Several well-resolved sterol densities are present in our three-dimensional (3D) reconstruction at sites distinct from the SSD and SSDL (sites 8, 9, and 11). The sterols bound at these sites may play an important structural role, stabilizing the membrane-embedded parts of the protein. These sites may also have a functional role, either directly participating in the substrate flux mediated by PTCH1 or by modulating its activity in various lipidic environments within or outside of the cilia membrane. The role of each lipid interaction will require careful investigation, and our structure provides the framework for the future in-depth analysis of the protein-lipid interactions in PTCH1 and other SSD domain–containing membrane proteins.

Although our reconstruction features a monomeric state of the protein, the previously published biochemical evidence suggested that the hedgehog pathway RND proteins D. melanogaster Ptch (34) and Disp1 (35) may exist as trimers, similarly to bacterial RND transporters. Recent structural studies showed that Shh-mediated dimerization (22) and tetramerization of PTCH1 may also be possible (36). One or more of these oligomeric states, or combinations thereof, may be required for PTCH1 to act as a sterol transporter. In this case, the sterol translocation pathway may be formed at the interface between the adjacent PTCH1 molecules. It is likely that PTCH1-mediated sterol transport may involve several distinct stages, including interactions in the plane of the membrane followed by movement of the sterol to the extracellular space. Future investigations will address how the interplay of the sterol sites, the ion transport, and the oligomerization of PTCH1 contribute to its role as a sterol transporter and a master regulator of the hedgehog signaling pathway.

MATERIALS AND METHODS

PTCH1 expression and purification

The synthetic DNA fragment (Genewiz) encoding the human wild-type full-length PTCH1 protein (UniProt ID: Q13635) was cloned into pcDNA3.1 vector modified to contain a C-terminal green fluorescent protein (GFP)–10xHis tag fusion protein. PTCH1 was previously shown to be recognized by the HECT E3 ubiquitin ligases, via two PPXY motifs in the C terminus (residues 1313 to 1316) and in the cytosolic loop (residues 642 to 645) (26, 27). Disruption of these motifs was shown to reduce PTCH1 degradation (27). Thus, we designed the PTCH1 expression construct to maximize the protein yield by removing the two PPXY motifs; the C-terminally truncated version of the protein, PTCH1-C (residues 1 to 1188), and the construct PTCH1Δ (comprising the residues 1 to 1188, with a mutation Y645A) were generated by polymerase chain reaction (PCR). The latter was subcloned into a modified pACMV plasmid (37), resulting in an expression cassette containing the PTCH1∆ construct fused to the C-terminal 3C-YFP-twinStrep tag. This was used to generate a stable tetracycline-inducible human embryonic kidney (HEK) 293-GnTi cell line expressing PTCH1Δ.
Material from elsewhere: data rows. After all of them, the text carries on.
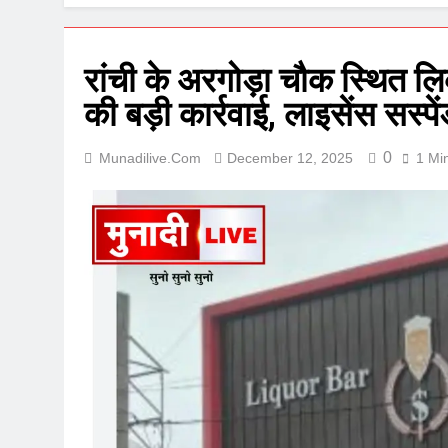
रांची के अरगोड़ा चौक स्थित लि
की बड़ी कार्रवाई, लाइसेंस सस्पे
0
Munadilive.com
December 12, 2025
1 Mi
Small-scale expression tests were performed using HEK293F cells. Expression plasmids encoding GFP-tagged wild-type full-length PTCH1 and derivative constructs were transfected into the HEK293F cells grown in six-well plates using a polyethylenimine (PEI)–based method in six wells. Cells were harvested 48 hours later by centrifugation, resuspended in buffer A [50 mM tris-HCl (pH 8.0), 200 mM NaCl, 10% glycerol], and sonicated and solubilized using 1% dodecyl maltoside (DDM). The lysates were centrifuged for 30 min at 25,000g (Eppendorf), and supernatants were analyzed by SDS–polyacrylamide gel electrophoresis and in-gel fluorescence using Amersham Imager 600 (GE: 29083461).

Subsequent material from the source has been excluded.